On Mon, 26 Jan 2004 19:23:44 GMT, "Harry Lavo"
wrote:
"Stewart Pinkerton" wrote in message
news:RkVQb.119549$nt4.516264@attbi_s51...
On Sun, 25 Jan 2004 06:43:33 GMT, Codifus
wrote:
snip, not relevant to below
Here's a link to a site comparing DVD-Audio to SACD using a square wave.
Look at how the CD foramt using PCM, jsut falls apart trying to
reproduce the wave, but DVD audio, also using PCM reproduces the square
wave quite admirably;
http://www.smr-home-theatre.org/surr.../page_07.shtml
What does this prove, other than that CD has a restricted bandwidth of
22kHz, which we already knew?
Think about it a minute, Stewart. It shows that DSD/SACD have performance
essentially equal to 192/24 pcm.
In mere bandwidth terms, we already knew that. Did you miss the 'dirty
little secret' of DSD - the *horrific* RF noise and timing uncertainty
revealed by Anderson's comparison?
Yet the only place you can find 192/24 pcm
is on the stereo mix of a few DVD-A's.
So what?
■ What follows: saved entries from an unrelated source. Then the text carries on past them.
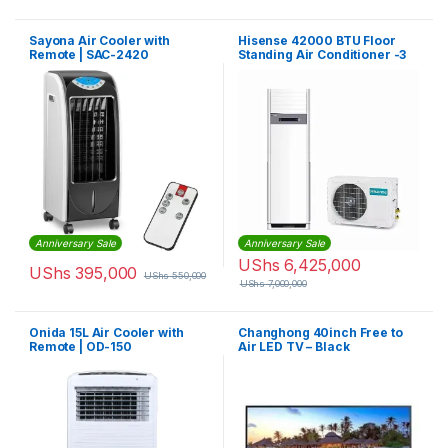
Sayona Air Cooler with
Hisense 42000 BTU Floor
Remote | SAC-2420
Standing Air Conditioner -3
Phase
Anniversary Sale
Anniversary Sale
UShs
6,425,000
UShs
395,000
UShs
550,000
UShs
7,000,000
Onida 15L Air Cooler with
Changhong 40inch Free to
Remote | OD-150
Air LED TV – Black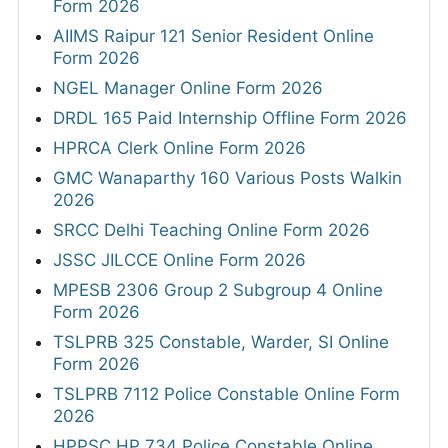
Form 2026
AIIMS Raipur 121 Senior Resident Online
Form 2026
NGEL Manager Online Form 2026
DRDL 165 Paid Internship Offline Form 2026
HPRCA Clerk Online Form 2026
GMC Wanaparthy 160 Various Posts Walkin
2026
SRCC Delhi Teaching Online Form 2026
JSSC JILCCE Online Form 2026
MPESB 2306 Group 2 Subgroup 4 Online
Form 2026
TSLPRB 325 Constable, Warder, SI Online
Form 2026
TSLPRB 7112 Police Constable Online Form
2026
HPPSC HP 734 Police Constable Online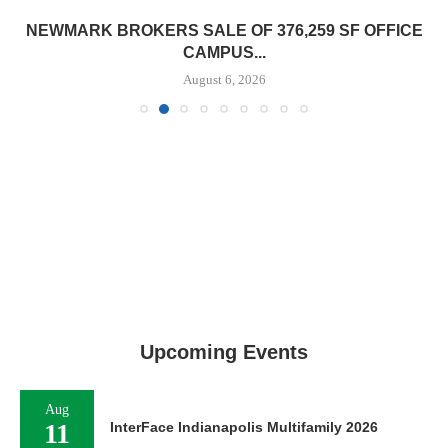
NEWMARK BROKERS SALE OF 376,259 SF OFFICE
CAMPUS...
August 6, 2026
Upcoming Events
Aug
11
InterFace Indianapolis Multifamily 2026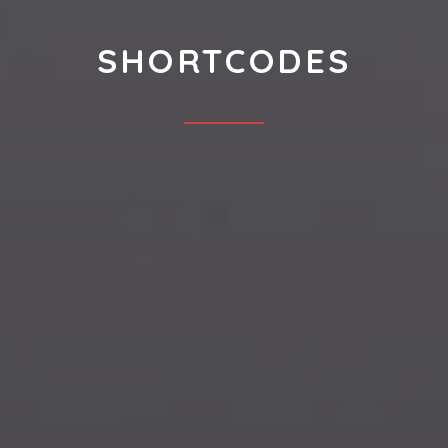
SHORTCODES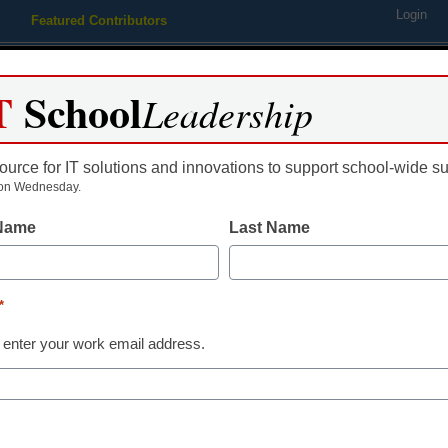
Login
Featured Contributors
Webinars
Newsline
Digital Issues
Resource Guides
Podcas
T
School
Leadership
ource for IT solutions and innovations to support school-wide s
ing
Educational Leadership
STEM & STEAM
SEL & Well-
on Wednesday.
 Name
Last Name
Newsline
Curriculum Associates 
*
Council of the Great Ci
 enter your work email address.
Inaugural Dr. Michael 
Award for Educational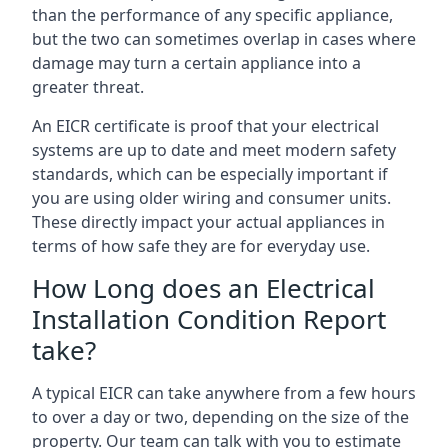
than the performance of any specific appliance,
but the two can sometimes overlap in cases where
damage may turn a certain appliance into a
greater threat.
An EICR certificate is proof that your electrical
systems are up to date and meet modern safety
standards, which can be especially important if
you are using older wiring and consumer units.
These directly impact your actual appliances in
terms of how safe they are for everyday use.
How Long does an Electrical
Installation Condition Report
take?
A typical EICR can take anywhere from a few hours
to over a day or two, depending on the size of the
property. Our team can talk with you to estimate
What on *earth* has the ability of a system to reproduce
signals from 30kHz upwards to do with *audio*? Remember, despite the
horrifically sloppy text, square waves do not *have* 2nd harmonic
content, only 3rd, 5th, 7th etc.
All DVD-A surround and most front
channels are recorded in 96/24 or even 48/24, which the square waves show
as inferior (essentially a matter of bandwidth).
And of course, the inability of CD to produce 30kHz is hardly relevant
to humans.
So SACD gives you five
channels of near-perfect sound reproduction; DVD-A gives you five channels
of sound reproduction ranging from cd quality to somewhat better than cd
quality (but not as good as SACD or 192/24, the "unobtainium" DVD-A signal.
Which is the superior commercial product?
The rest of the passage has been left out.